49 Replies Latest reply on Jul 27, 2016 11:14 PM by fazl azeem

    Delayed Alerts

    fazl azeem

      Hi everyone,

       

      Our company has a client who has NPM/SAM installed and has asked not to disclose their identity, so the thing is, that when ever a node in their network goes down or has any issue, an alert is sent 4-8 hours later, when my superiors discussed it with me, i was like what? Because i already have worked on NPM/SAM at my previous job here in Pakistan and our client was in US, and when ever there was an issue regarding any thing, alert was sent with in 30 secs. So i cross questioned my superiors about the re-discovery schedule and alert reporting time when any issue occurs, so my superiors said that they tried everything and checked everything, nothing looked like out of the blue and everything seemed normal. So they asked me to ask for help from you guys because some of you might have faced the same issue and could help me out identify the case, or provide me with some details in finding the root cause of the issue. Looking forward to hear from all the thwackians...

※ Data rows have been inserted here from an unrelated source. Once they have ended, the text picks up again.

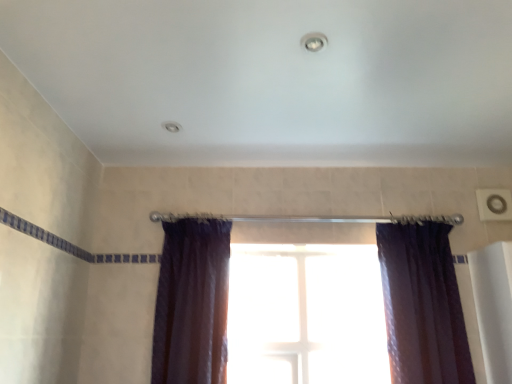 Question: From the image's perspective, is satin purple curtain at right, the 1th curtain from the right, located above transparent glass window at center?

Choices:
 (A) yes
 (B) no

Answer: (A)

Question: From a real-world perspective, is satin purple curtain at right, which is the second curtain in left-to-right order, positioned over transparent glass window at center based on gravity?

Choices:
 (A) no
 (B) yes

Answer: (B)

Question: Is satin purple curtain at right, the 1th curtain from the right, shorter than transparent glass window at center?

Choices:
 (A) yes
 (B) no

Answer: (B)

Question: From the image's perspective, is satin purple curtain at right, which is the second curtain in left-to-right order, under transparent glass window at center?

Choices:
 (A) yes
 (B) no

Answer: (B)

Question: Is satin purple curtain at right, which is the second curtain in left-to-right order, taller than transparent glass window at center?

Choices:
 (A) yes
 (B) no

Answer: (A)

Question: Visually, is transparent glass window at center positioned to the left or to the right of satin dark purple curtain at center, placed as the 1th curtain when sorted from left to right?

Choices:
 (A) left
 (B) right

Answer: (B)

Question: Looking at their shapes, would you say transparent glass window at center is wider or thinner than satin dark purple curtain at center, placed as the 1th curtain when sorted from left to right?

Choices:
 (A) wide
 (B) thin

Answer: (B)

Question: Looking at the image, does transparent glass window at center seem bigger or smaller compared to satin dark purple curtain at center, placed as the 1th curtain when sorted from left to right?

Choices:
 (A) big
 (B) small

Answer: (B)

Question: Considering the positions of point (331, 345) and point (169, 306), is point (331, 345) closer or farther from the camera than point (169, 306)?

Choices:
 (A) farther
 (B) closer

Answer: (A)

Question: Which is correct: satin dark purple curtain at center, positioned as the 2th curtain in right-to-left order, is inside satin purple curtain at right, the 1th curtain from the right, or outside of it?

Choices:
 (A) outside
 (B) inside

Answer: (A)

Question: Considering the positions of point (163, 307) and point (453, 365), is point (163, 307) closer or farther from the camera than point (453, 365)?

Choices:
 (A) farther
 (B) closer

Answer: (A)

Question: From the image's perspective, is satin dark purple curtain at center, positioned as the 2th curtain in right-to-left order, positioned above or below satin purple curtain at right, the 1th curtain from the right?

      CourtesyIT DanielleH aLTeReGo Jfrazier familyofcrowes jeremymayfield wabbott patrick.hubbard bsciencefiction.tv and others who could help.

        • Re: Delayed Alerts
          superfly99

          Can you post up a copy of the alert? It sounds like there's something mis-configured in the alert itself.

            • Re: Delayed Alerts
              fazl azeem

              the first few questions that came to my mind was, its impossible, it cannot be that late, are you serious or something might be mis-configured, re-discovery schedule would be after 4 hours or +, or the system configuration was very low that it took time to generate the alert and i dont think alert generation has anything to do with re-discovery etc.

            • Re: Delayed Alerts
              CourtesyIT

              That does sound a bit odd.  Given that this is a multi-continent/multi-timezone instance I would be interested in knowing what type of Network Time Protocol time zone you would be using and if all your devices are using the same.  Also, I am wondering on how prevalent this issue is.  Is it just a couple devices, 25 or so devices, or 100 devices spread across various time zones.  Also, can you provide more insight on your Logging architecture and design?  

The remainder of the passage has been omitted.